New Zealand dispels a myth about entry Down Under


October 14, 2007|By San Jose Mercury News

I've heard that anyone with an old felony conviction - even for a white-collar or nonviolent crime - is barred from visiting New Zealand. Is that true?

There are no hard and fast rules regarding entry into New Zealand by convicted felons, according to a spokesman for Immigration New Zealand.

Most U.S. citizens can visit the country for up to 90 days with a passport, but anyone with a criminal conviction must also obtain a visa. As part of the application process, you will need to provide details of the conviction and information regarding the arrest and release from prison.
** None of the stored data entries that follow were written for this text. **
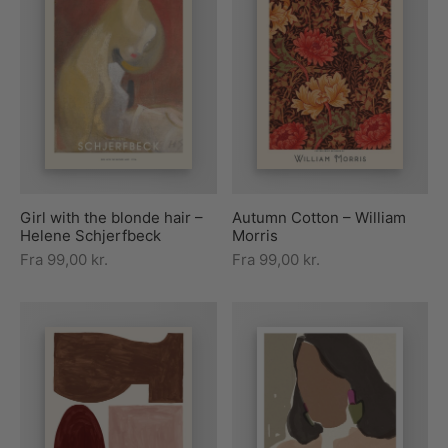
Girl with the blonde hair –
Autumn Cotton – William
Helene Schjerfbeck
Morris
Fra
99,00
kr.
Fra
99,00
kr.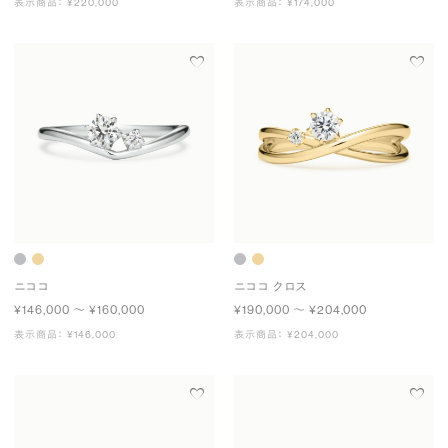
表示商品： ¥220,000
表示商品： ¥174,000
ニココ
ニココ クロス
¥146,000 〜 ¥160,000
¥190,000 〜 ¥204,000
表示商品： ¥146,000
表示商品： ¥204,000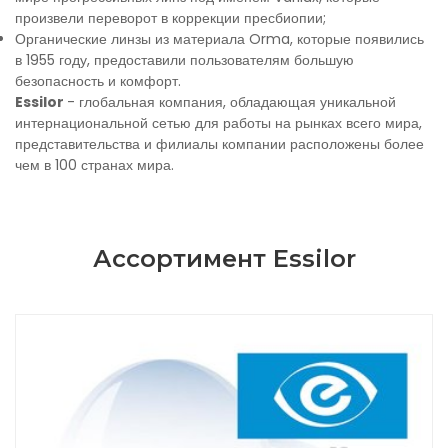
произвели переворот в коррекции пресбиопии;
Органические линзы из материала Orma, которые появились
в 1955 году, предоставили пользователям большую
безопасность и комфорт.
Essilor
- глобальная компания, обладающая уникальной
интернациональной сетью для работы на рынках всего мира,
представительства и филиалы компании расположены более
чем в 100 странах мира.
Ассортимент Essilor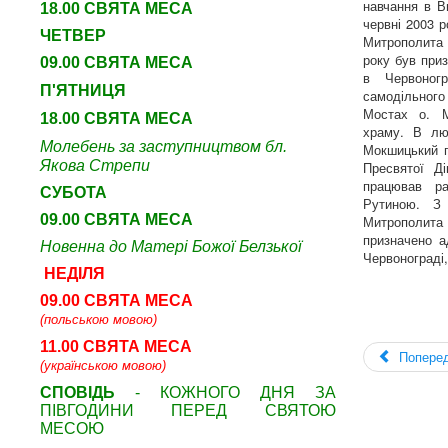
навчання в В
18.00 СВЯТА МЕСА
червні 2003 
ЧЕТВЕР
Митрополита 
року був при
09
.00 СВЯТА МЕСА
в Червоног
П'ЯТНИЦЯ
самодільного
Мостах о. М
18.00 СВЯТА МЕСА
храму. В лю
Молебень за заступництвом бл.
Мокшицький п
Якова Стрепи
Пресвятої Д
працював р
СУБОТА
Рутиною. З
09
.00 СВЯТА МЕСА
Митрополита
призначено а
Новенна до Матері Божої Белзької
Червонограді,
НЕДІЛЯ
09.00 СВЯТА МЕСА
(польською мовою)
11.00 СВЯТА МЕСА
Попере
(українською мовою)
СПОВІДЬ
- КОЖНОГО ДНЯ ЗА
ПІВГОДИНИ ПЕРЕД СВЯТОЮ
МЕСОЮ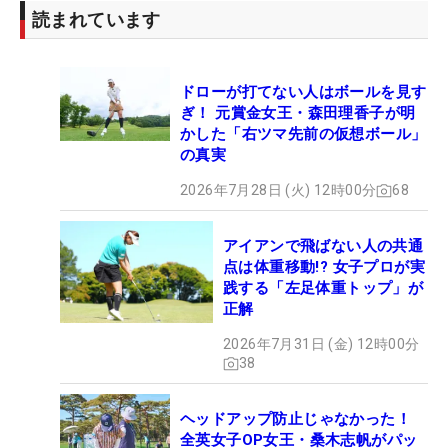
読まれています
ドローが打てない人はボールを見す
ぎ！ 元賞金女王・森田理香子が明
かした「右ツマ先前の仮想ボール」
の真実
2026年7月28日 (火) 12時00分
68
アイアンで飛ばない人の共通
点は体重移動!? 女子プロが実
践する「左足体重トップ」が
正解
2026年7月31日 (金) 12時00分
38
ヘッドアップ防止じゃなかった！
全英女子OP女王・桑木志帆がパッ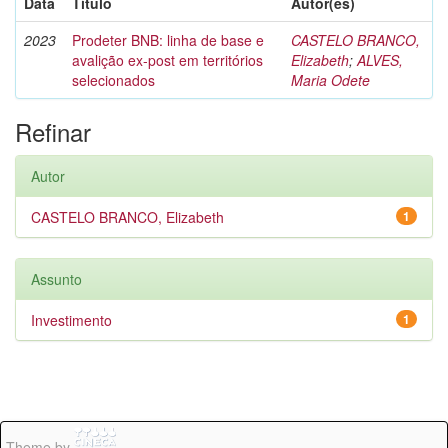
Data
Título
Autor(es)
2023
Prodeter BNB: linha de base e
CASTELO BRANCO,
avalição ex-post em territórios
Elizabeth
;
ALVES,
selecionados
Maria Odete
Refinar
Autor
CASTELO BRANCO, Elizabeth
1
Assunto
Investimento
1
Theme by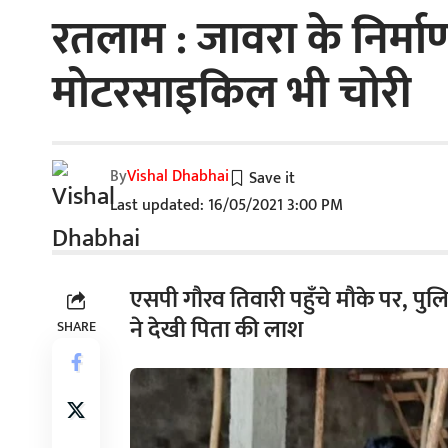
रतलाम : जावरा के निर्मा
मोटरसाइकिल भी चोरी
By
Vishal Dhabhai
Last updated: 16/05/2021 3:00 PM
एसपी गौरव तिवारी पहुँचे मौके पर, पु
ने देखी पिता की लाश
SHARE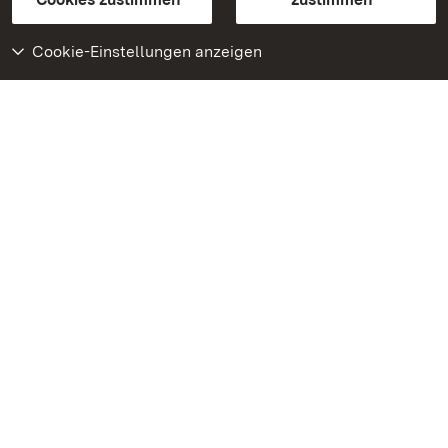
Cookie-Einstellungen anzeigen
Weiteres
Portal
Monumente
Besuchen Sie uns auf
Facebook
Besuchen Sie uns auf
Instagram
Besuchen Sie uns auf
Youtube
Lernen Sie unsere Apps
kennen
Google Play Store
App Store für iPhone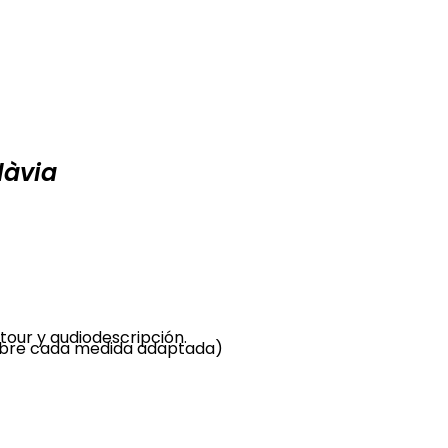
làvia
tour y audiodescripción.
sobre cada medida adaptada)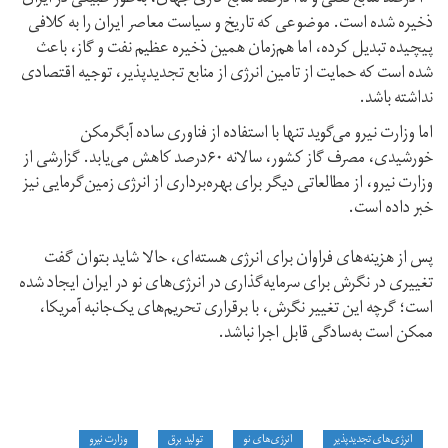
ذخیره شده است. موضوعی که تاریخ و سیاست معاصر ایران را به کلافی
پیچیده تبدیل کرده، اما هم‌زمان همین ذخیره عظیم نفت و گاز، باعث
شده است که حمایت از تامین انرژی از منابع تجدیدپذیر، توجیه اقتصادی
نداشته باشد.
اما وزارت نیرو می‌گوید تنها با استفاده از فناوری ساده آبگرمکن
خورشیدی، مصرف گاز کشور، سالانه ۶۰درصد کاهش می‌یابد. گزارشی از
وزارت نیرو، از مطالعاتی دیگر برای بهره‌برداری از انرژی زمین‌گرمایی نیز
خبر داده است.
پس از هزینه‌‌های فراوان برای انرژی هسته‌ای، حالا شاید بتوان گفت
تغییری در نگرش برای سرمایه‌گذاری در انرژی‌های نو در ایران ایجاد شده
است؛ گرچه این تغییر نگرش، با برقراری تحریم‌های یک‌جانبه آمریکا،
ممکن است به‌سادگی قابل اجرا نباشد.
انرژی‌های تجدیدپذیر
انرژی‌های نو
تولید برق
وزارت نیرو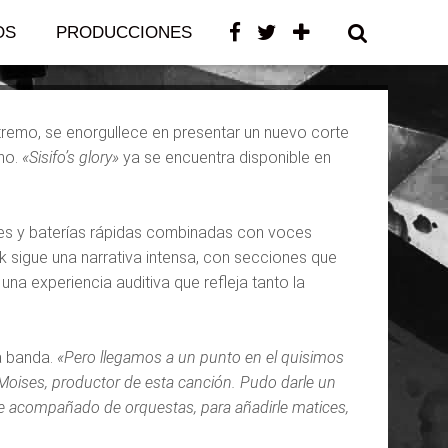
OS
PRODUCCIONES
CONTACTO
remo, se enorgullece en presentar un nuevo corte
ino.
«Sisifo’s glory»
ya se encuentra disponible en
antes y baterías rápidas combinadas con voces
ck sigue una narrativa intensa, con secciones que
a experiencia auditiva que refleja tanto la
a banda.
«Pero llegamos a un punto en el quisimos
 Moises, productor de esta canción. Pudo darle un
e acompañado de orquestas, para añadirle matices,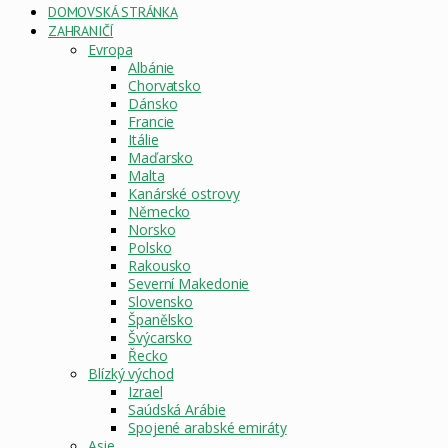
DOMOVSKÁ STRÁNKA
ZAHRANIČÍ
Evropa
Albánie
Chorvatsko
Dánsko
Francie
Itálie
Maďarsko
Malta
Kanárské ostrovy
Německo
Norsko
Polsko
Rakousko
Severní Makedonie
Slovensko
Španělsko
Švýcarsko
Řecko
Blízký východ
Izrael
Saúdská Arábie
Spojené arabské emiráty
Asie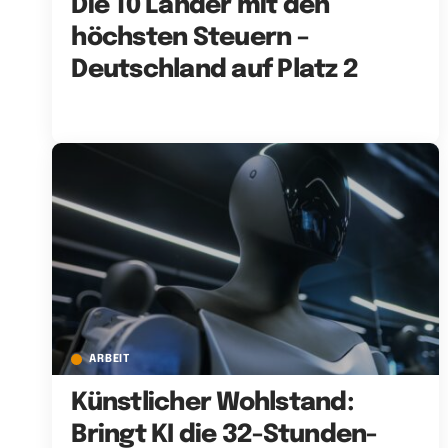
Die 10 Länder mit den
höchsten Steuern –
Deutschland auf Platz 2
ARBEIT
Künstlicher Wohlstand:
Bringt KI die 32-Stunden-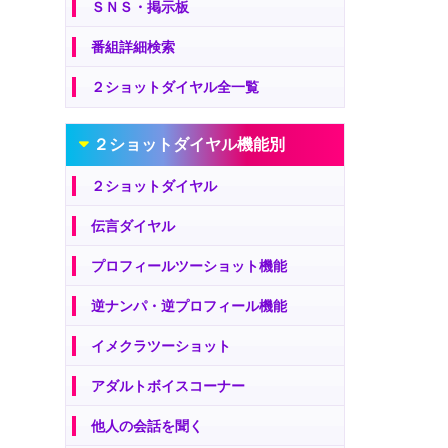
ＳＮＳ・掲示板
番組詳細検索
２ショットダイヤル全一覧
２ショットダイヤル機能別
２ショットダイヤル
伝言ダイヤル
プロフィールツーショット機能
逆ナンパ・逆プロフィール機能
イメクラツーショット
アダルトボイスコーナー
他人の会話を聞く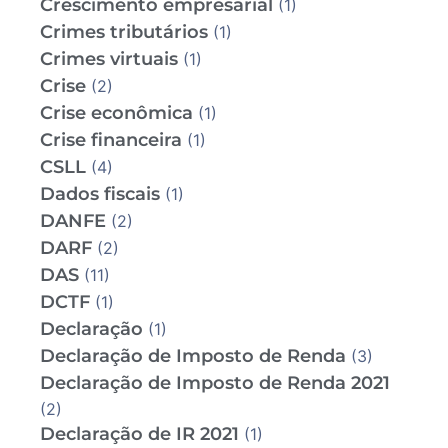
Crescimento empresarial
(1)
Crimes tributários
(1)
Crimes virtuais
(1)
Crise
(2)
Crise econômica
(1)
Crise financeira
(1)
CSLL
(4)
Dados fiscais
(1)
DANFE
(2)
DARF
(2)
DAS
(11)
DCTF
(1)
Declaração
(1)
Declaração de Imposto de Renda
(3)
Declaração de Imposto de Renda 2021
(2)
Declaração de IR 2021
(1)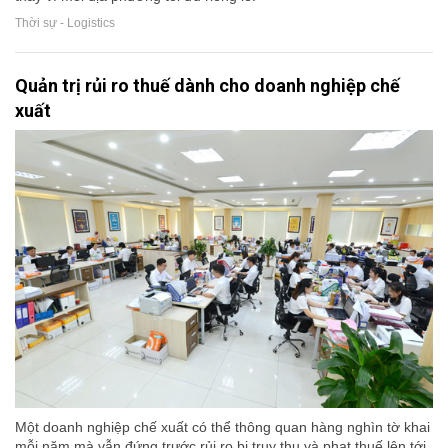
Thời sự - Logistics
Quản trị rủi ro thuế dành cho doanh nghiệp chế
xuất
Một doanh nghiệp chế xuất có thể thông quan hàng nghìn tờ khai
mỗi năm mà vẫn đứng trước rủi ro bị truy thu và phạt thuế lên tới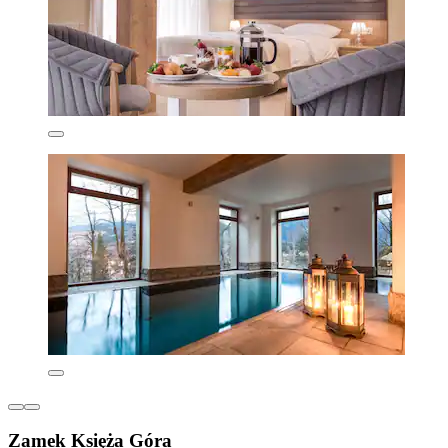
Zamek Księża Góra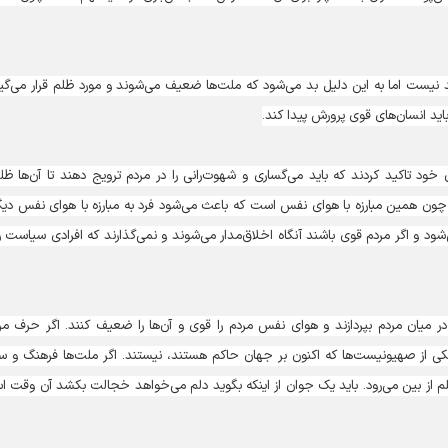
 نیست اما به این دلیل بد می‌شود که ملت‌ها ضعیف می‌شوند و مورد ظلم قرار می‌گیر
باید انسان‌های قوی پرورش پیدا کند.
خود تاکید کردند که باید می‌گساری و شهوت‌رانی را در مردم ترویج دهند تا آن‌ها ظلم
رد چون همین مبارزه با هوای نفس است که باعث می‌شود فرد به مبارزه با هوای نفس دیگ
ود و اگر مردم قوی باشند آنگاه اخلاق‌مدار می‌شوند و نمی‌گذارند که افرادی سیاست را
ی در میان مردم بپردازند و هوای نفس مردم را قوی و آن‌ها را ضعیف کنند. اگر حرف من
ی از صهیونیست‌ها که اکنون بر جهان حاکم هستند، نیستند. اگر ملت‌ها فرهنگ و 
 ظلم از بین می‌رود. باید یک جوان از اینکه بگوید دلم می‌خواهد خجالت بکشد آن وقت 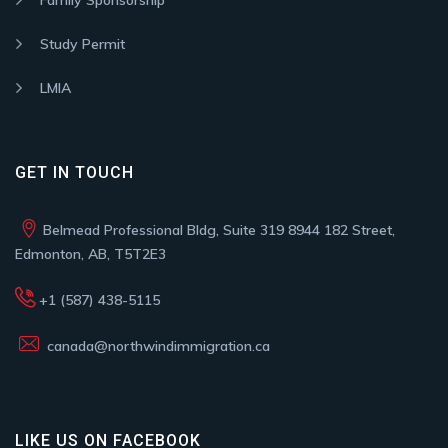
Family Sponsorship
Study Permit
LMIA
GET IN TOUCH
Belmead Professional Bldg, Suite 319 8944 182 Street,
Edmonton, AB, T5T2E3
+1 (587) 438-5115
canada@northwindimmigration.ca
LIKE US ON FACEBOOK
Print out visa forms at immi, or contact the New Zealand Consulate General.

We're told that each case is considered individually and that a felony conviction does not automatically exclude a person from receiving a visa.

We're fans of writer Dick Francis and would like to visit London during the steeplechase season. How can we find information?

Steeplechase horse races are popular in England, and although London is not near the two tracks where the biggest races are held each year - the Grand National at Aintree near Liverpool and the Gold Cup at Cheltenham, north of Bristol - you can still have a Dick Francis experience near London.

Ascot Racecourse, west of London, has three jump meetings scheduled next year: Jan. 19, Feb. 16 and April 11. You can catch a train from the London Waterloo station to Ascot. The travel time is 46 minutes, and the track is a short walk from the train station. For tickets:

Newbury Racecourse, also west of London, has eight jump events scheduled for 2008, including two in January, two in February, three in March and one in April. Take the train from Paddington station, then change trains at Reading (get off at the racecourse station). The travel time is about one hour, 10 minutes. The track is next to the train station. For tickets: www.newbury-racecourse. com.